На телеге, застеленной свежим сеном, покоился домашний скарб из кастрюль и тарелок, тяжелый дубовый ларь, рядом с которым сидели две женщины — молодая, очевидно, мать, и другая постарше. На руках у молодицы покоился ребенок.
— Як куды? — бежим, гражданин начальник, от войны. Хороши хоромы, да нет обороны. Сеча немецкая быстро побежит по нашей стране. Вы еще не знаете, как Червона армия откатывает… Все назад да назад — вельми боится народ немца и его армии. Сила солому мнет, — проговорил с южным акцентом незнакомец.
— Армия боится немца? — повторил главную суть сказанного переселенцем комиссар госбезопасности 3-го ранга.

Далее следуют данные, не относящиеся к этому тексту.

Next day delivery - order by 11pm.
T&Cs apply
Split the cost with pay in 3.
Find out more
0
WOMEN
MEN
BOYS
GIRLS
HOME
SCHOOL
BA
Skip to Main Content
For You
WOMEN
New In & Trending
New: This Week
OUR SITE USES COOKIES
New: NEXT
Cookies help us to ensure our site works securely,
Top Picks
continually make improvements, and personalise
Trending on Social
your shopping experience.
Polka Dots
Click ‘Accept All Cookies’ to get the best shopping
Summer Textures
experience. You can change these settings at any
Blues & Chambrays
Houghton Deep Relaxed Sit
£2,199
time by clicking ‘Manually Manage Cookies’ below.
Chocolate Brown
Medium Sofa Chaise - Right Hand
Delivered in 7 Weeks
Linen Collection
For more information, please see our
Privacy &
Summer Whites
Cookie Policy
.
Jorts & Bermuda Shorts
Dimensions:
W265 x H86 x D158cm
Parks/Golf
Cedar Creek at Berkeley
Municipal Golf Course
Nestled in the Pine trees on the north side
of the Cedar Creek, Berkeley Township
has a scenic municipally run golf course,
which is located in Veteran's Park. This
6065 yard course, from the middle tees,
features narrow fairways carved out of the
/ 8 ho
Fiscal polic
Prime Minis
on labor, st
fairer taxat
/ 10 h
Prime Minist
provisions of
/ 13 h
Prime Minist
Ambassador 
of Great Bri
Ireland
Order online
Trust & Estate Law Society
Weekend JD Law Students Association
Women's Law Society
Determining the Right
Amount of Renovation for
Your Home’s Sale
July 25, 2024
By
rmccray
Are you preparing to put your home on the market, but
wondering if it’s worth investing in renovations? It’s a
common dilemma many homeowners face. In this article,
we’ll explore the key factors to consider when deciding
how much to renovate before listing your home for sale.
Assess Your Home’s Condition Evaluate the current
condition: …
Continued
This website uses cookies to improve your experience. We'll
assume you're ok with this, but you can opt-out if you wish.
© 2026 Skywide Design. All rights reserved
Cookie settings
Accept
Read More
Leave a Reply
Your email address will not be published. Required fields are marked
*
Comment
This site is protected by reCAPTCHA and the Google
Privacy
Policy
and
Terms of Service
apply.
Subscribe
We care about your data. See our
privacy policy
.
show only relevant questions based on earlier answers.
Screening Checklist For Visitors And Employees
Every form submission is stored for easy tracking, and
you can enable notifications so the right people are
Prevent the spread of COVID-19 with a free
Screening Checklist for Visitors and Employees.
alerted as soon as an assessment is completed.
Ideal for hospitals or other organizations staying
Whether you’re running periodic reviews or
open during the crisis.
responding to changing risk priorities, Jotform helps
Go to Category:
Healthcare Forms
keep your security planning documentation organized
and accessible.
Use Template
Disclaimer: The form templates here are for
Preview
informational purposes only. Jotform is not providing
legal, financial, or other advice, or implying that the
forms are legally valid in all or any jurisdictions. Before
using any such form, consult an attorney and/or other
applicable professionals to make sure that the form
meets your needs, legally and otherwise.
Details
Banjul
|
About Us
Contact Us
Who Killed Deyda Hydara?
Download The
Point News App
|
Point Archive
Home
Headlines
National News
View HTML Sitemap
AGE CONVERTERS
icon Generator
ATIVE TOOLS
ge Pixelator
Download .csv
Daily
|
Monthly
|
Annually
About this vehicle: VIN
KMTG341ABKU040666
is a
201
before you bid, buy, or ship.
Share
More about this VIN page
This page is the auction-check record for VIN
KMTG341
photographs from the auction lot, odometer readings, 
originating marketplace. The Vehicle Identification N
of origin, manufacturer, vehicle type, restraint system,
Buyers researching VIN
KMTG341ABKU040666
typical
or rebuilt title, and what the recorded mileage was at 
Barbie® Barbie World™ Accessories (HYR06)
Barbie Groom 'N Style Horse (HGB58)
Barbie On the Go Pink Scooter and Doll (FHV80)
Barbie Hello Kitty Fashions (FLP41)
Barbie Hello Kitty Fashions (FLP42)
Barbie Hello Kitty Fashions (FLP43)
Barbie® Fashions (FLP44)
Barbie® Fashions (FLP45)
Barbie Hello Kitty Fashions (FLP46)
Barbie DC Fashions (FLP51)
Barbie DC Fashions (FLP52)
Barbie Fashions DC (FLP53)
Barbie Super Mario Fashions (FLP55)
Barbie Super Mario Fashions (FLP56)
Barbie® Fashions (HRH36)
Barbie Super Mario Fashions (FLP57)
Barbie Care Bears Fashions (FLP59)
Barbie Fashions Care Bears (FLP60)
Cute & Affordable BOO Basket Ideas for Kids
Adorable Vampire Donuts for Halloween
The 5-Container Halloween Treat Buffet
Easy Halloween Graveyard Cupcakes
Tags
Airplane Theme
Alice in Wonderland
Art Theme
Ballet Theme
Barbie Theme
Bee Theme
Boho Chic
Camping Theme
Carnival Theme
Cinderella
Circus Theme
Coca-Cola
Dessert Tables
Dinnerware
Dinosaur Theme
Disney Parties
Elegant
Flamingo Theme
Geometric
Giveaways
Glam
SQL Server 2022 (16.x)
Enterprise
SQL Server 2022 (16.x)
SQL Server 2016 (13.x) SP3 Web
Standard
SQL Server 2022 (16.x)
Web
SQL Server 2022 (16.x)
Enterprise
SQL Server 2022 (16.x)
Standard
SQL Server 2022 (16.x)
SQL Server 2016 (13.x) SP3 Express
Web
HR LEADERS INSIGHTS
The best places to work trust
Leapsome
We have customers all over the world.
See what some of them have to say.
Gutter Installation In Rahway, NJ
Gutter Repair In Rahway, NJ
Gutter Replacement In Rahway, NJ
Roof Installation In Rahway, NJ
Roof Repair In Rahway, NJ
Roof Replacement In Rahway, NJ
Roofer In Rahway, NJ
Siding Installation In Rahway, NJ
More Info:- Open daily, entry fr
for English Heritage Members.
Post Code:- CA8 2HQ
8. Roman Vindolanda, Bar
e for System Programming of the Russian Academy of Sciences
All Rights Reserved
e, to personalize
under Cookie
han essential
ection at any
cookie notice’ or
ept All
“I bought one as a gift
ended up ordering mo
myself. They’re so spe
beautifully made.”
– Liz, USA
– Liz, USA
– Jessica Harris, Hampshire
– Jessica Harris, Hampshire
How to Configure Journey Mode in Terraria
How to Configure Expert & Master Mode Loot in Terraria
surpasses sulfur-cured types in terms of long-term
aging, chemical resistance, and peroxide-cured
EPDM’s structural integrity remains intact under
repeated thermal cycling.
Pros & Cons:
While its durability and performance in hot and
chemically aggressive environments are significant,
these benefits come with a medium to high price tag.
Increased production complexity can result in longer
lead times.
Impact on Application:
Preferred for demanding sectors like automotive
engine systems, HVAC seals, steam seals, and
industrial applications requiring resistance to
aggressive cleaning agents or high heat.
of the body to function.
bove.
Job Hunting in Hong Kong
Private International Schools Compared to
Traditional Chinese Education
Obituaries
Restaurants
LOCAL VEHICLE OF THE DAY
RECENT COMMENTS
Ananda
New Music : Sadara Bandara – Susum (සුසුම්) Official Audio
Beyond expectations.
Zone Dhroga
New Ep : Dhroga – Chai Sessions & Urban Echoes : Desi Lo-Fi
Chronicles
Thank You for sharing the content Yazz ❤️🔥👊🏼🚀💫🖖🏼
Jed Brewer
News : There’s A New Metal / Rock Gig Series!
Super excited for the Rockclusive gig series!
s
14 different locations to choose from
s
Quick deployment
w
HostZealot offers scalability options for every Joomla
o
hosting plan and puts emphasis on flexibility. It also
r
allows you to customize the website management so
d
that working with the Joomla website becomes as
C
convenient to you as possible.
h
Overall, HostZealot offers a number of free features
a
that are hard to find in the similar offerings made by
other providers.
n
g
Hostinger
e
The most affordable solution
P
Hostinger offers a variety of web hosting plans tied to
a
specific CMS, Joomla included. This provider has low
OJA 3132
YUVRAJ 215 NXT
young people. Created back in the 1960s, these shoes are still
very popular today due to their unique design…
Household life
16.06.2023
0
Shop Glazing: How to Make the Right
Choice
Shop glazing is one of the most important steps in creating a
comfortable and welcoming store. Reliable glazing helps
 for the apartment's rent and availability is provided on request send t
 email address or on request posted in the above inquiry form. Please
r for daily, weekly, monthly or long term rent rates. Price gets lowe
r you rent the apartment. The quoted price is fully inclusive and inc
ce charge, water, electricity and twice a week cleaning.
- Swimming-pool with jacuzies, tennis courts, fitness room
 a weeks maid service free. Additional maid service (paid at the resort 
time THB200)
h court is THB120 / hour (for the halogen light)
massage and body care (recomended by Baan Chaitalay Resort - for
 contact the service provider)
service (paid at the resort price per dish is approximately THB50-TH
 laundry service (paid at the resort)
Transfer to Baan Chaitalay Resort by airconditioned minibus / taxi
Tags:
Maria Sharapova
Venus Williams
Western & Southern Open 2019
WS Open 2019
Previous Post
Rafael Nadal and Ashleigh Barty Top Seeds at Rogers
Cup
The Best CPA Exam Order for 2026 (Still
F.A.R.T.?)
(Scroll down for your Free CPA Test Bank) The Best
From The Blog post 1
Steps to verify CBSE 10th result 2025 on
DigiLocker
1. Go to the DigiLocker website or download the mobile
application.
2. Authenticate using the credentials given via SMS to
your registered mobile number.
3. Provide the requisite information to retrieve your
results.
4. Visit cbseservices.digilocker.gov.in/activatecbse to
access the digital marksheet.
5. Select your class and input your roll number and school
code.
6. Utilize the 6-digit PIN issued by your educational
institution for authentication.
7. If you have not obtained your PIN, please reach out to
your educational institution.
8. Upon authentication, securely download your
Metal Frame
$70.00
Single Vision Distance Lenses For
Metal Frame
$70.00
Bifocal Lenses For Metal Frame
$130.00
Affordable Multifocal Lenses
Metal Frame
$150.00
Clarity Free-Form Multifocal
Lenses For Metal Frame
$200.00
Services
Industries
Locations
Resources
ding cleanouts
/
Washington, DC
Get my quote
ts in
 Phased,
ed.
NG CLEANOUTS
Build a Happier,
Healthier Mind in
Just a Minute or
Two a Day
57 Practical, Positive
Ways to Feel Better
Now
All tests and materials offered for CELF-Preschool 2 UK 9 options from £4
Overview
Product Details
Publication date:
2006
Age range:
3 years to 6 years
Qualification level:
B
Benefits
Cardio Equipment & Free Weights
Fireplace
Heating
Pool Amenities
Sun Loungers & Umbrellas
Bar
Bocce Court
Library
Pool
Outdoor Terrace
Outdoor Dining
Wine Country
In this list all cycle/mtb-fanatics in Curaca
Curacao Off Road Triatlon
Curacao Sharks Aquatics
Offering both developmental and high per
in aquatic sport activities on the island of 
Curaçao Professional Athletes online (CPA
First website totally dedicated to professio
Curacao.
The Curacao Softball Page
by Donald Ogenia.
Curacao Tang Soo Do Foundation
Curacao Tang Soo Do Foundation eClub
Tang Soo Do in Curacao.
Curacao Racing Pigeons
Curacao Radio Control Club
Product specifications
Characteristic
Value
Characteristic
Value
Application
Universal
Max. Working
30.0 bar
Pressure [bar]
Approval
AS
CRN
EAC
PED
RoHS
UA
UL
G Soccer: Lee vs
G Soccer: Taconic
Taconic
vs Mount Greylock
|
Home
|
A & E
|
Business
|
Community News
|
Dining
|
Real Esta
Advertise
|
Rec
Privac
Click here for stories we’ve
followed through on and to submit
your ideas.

— Так, пан начальник. Мы чуть оробели — вот на нас и насели, а потому гонят, как скот.
— Как вас зовут?
— Остап… а что, заарештуешь мэнэ, пан?
— За что?
— За правду!
— Вот мы и едем, чтобы увидеть и твою в том числе, Остап, правду. Так куда конкретно держишь, отец, путь?
— У Саратов, добродию, до брата ридного. У него там вэликэ хозяйство, и нам найдется место. Туды немчура, я так думаю, не доберется. Вот и мы, как та мышка, что в свою новую норку тащит корку.
— Так вы же говорите, что немец непобедимый?